06/05/2009 at 10:18 pm #41136riversParticipant
Thoughts from last weekend’s contest flying:
There were a few inconsistent flights where our models (Father and son’s)deviated from the normal power pattern. One factor seems to be the accuracy of placement of one-piece wings strapped onto the pylon’s wing platform.
What is the best way to key the wing position? I have seen pieces of half-round wood dowels glued on the wing bottom as location devices. Does this work well, or are there other ways?06/06/2009 at 12:35 am #47450DAN BERRYParticipant
I have started using 1/16 ply. About 1/4″ wide by a length that will glue to the LE and TE.

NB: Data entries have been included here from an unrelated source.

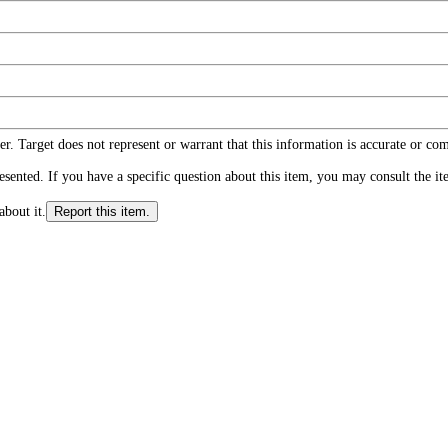
r. Target does not represent or warrant that this information is accurate or c
ented. If you have a specific question about this item, you may consult the item
about it.
Report this item.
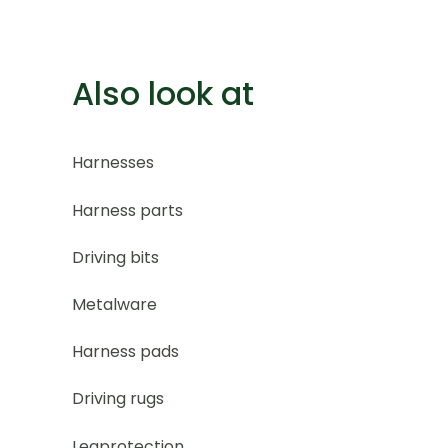
Also look at
Harnesses
Harness parts
Driving bits
Metalware
Harness pads
Driving rugs
Legprotection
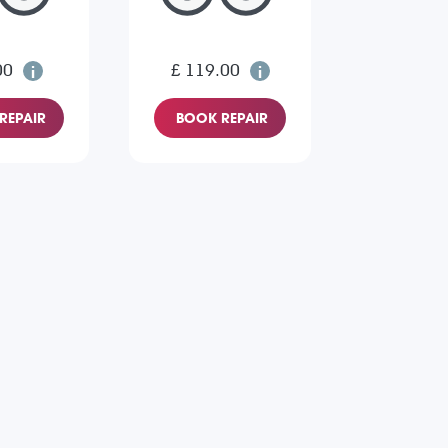
00
£ 119.00
REPAIR
BOOK REPAIR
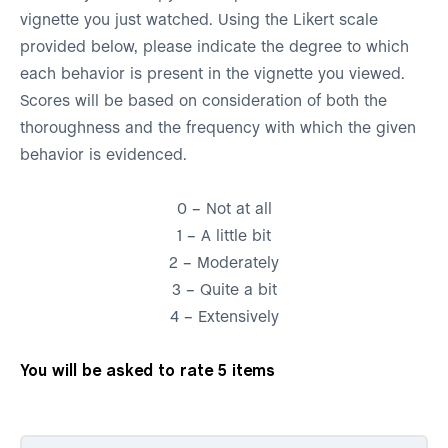
vignette you just watched. Using the Likert scale
provided below, please indicate the degree to which
each behavior is present in the vignette you viewed.
Scores will be based on consideration of both the
thoroughness and the frequency with which the given
behavior is evidenced.
0 – Not at all
1 – A little bit
2 – Moderately
3 – Quite a bit
4 – Extensively
You will be asked to rate 5 items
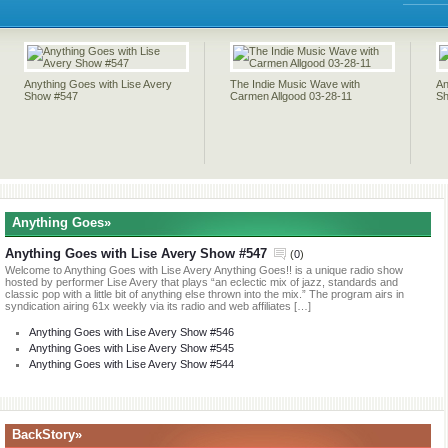
04-
04-
11
Anything Goes with Lise Avery
The Indie Music Wave with
An
Show #547
Carmen Allgood 03-28-11
Sh
Anything Goes»
Anything Goes with Lise Avery Show #547
(
0
)
Welcome to Anything Goes with Lise Avery Anything Goes!! is a unique radio show
hosted by performer Lise Avery that plays “an eclectic mix of jazz, standards and
classic pop with a little bit of anything else thrown into the mix.” The program airs in
syndication airing 61x weekly via its radio and web affiliates […]
Anything Goes with Lise Avery Show #546
Anything Goes with Lise Avery Show #545
Anything Goes with Lise Avery Show #544
BackStory»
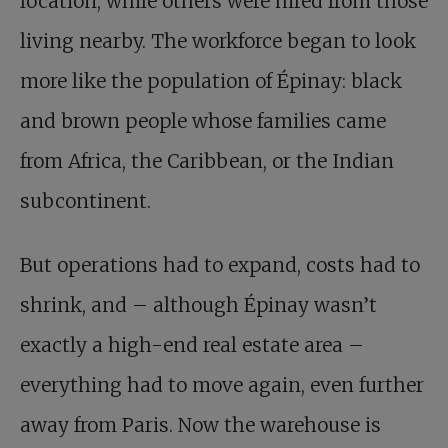
location, while others were hired from those
living nearby. The workforce began to look
more like the population of Épinay: black
and brown people whose families came
from Africa, the Caribbean, or the Indian
subcontinent.
But operations had to expand, costs had to
shrink, and – although Épinay wasn’t
exactly a high-end real estate area –
everything had to move again, even further
away from Paris. Now the warehouse is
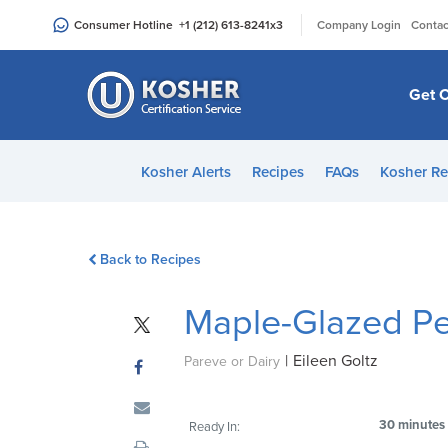
Please
|
Consumer Hotline
+1 (212) 613-8241
x3
Company Login
Contac
note:
This
website
Get C
includes
an
accessibility
Kosher Alerts
Recipes
FAQs
Kosher Re
system.
Press
Control-
Back to Recipes
F11
to
Maple-Glazed Pe
adjust
the
|
Eileen Goltz
website
Pareve or Dairy
to
people
30 minutes
Ready In:
with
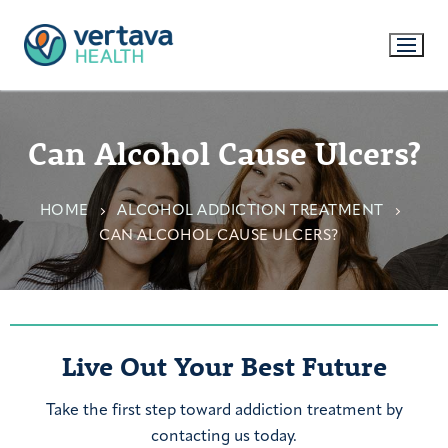
Can Alcohol Cause Ulcers?
HOME
ALCOHOL ADDICTION TREATMENT
CAN ALCOHOL CAUSE ULCERS?
Live Out Your Best Future
Take the first step toward addiction treatment by
contacting us today.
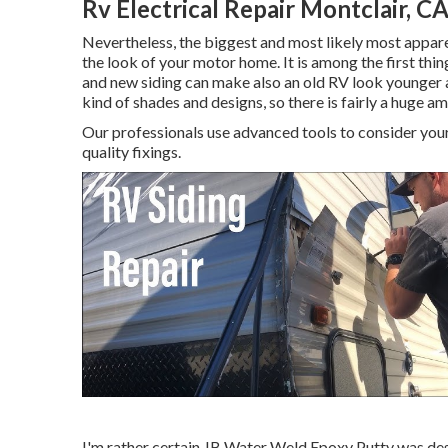
Rv Electrical Repair Montclair, C
Nevertheless, the biggest and most likely most apparen
the look of your motor home. It is among the first thin
and new siding can make also an old RV look younger a
kind of shades and designs, so there is fairly a huge 
Our professionals use advanced tools to consider your
quality fixings.
I'm rather certain JB Water Weld Epoxy Putty was desi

I put scotch tape ove the wing platform then starp and align the wing. Then poke the covering and glue the keys with med cya. I kinda hate gluing the keys to the wing AND the pylon.06/06/2009 at 2:08 am #47451Dean McGinnesParticipant
The challenge is to keep the wing and stab from shifting but allow them to shift and/or pop off on case of “terrain separation loss”.
The half dowels properly sized are a good compromise as the roundedness allows the surface to give on contact. I think Dan’s 1/16 ply would do the same. The advantage with his is it allows slightly skewing the wing if needed to fine tune turn trim. Easier to shave or shim something with a square edge than a rounded one.06/09/2009 at 1:54 am #47452ARAM SCHLOSBERGParticipant
A slanted wing will mess up the climb. Originally, my Oldelkamp’s “E-box,” with a two part wing attached with rubber bands, had no wing keys – as John does not believe in them. But I subscribe to the alternative school and added wing keys made from 1/8” bamboo rods sold as kebab skews cut in half, ¼” long. The covering was cleared and the keys are glued with DP 460 or DP 420 to the wing’s structure. (Don’t trust CA for structural joints.) The keys should abut plywood or hardwood on the pylon.
If the fuselage absorbs the landing – the wing will just shift forwards and then backwards. But if the dihedral break is impacted, the wing will rotate around the pylon. The rotation point is usually in the forward part of the pylon, as rubber bands slip more easily over the trailing edge. In such cases, the back dowel hops over the pylon or get sheared off. So far, only one rear key got sheared off.06/09/2009 at 6:43 pm #47453riversParticipant
Thanks for all of your helpful suggestions. I put 1/16 x 1/4 plywood keys on my Sloworm wing. Attached with epoxy; very easy to do per Dan’s instructions. The pylon rails are basswood faced with carbon cap strip material. Everthing looks good. Looking forward to a flying tryout soon.
Dick06/09/2009 at 9:59 pm #47454DAN BERRYParticipant
You should be good to go. It ain’t really a load-bearing item.
When they knock loose, its usually only one. Its possible to fly with only the remaining 3 but you must do a visual each flight.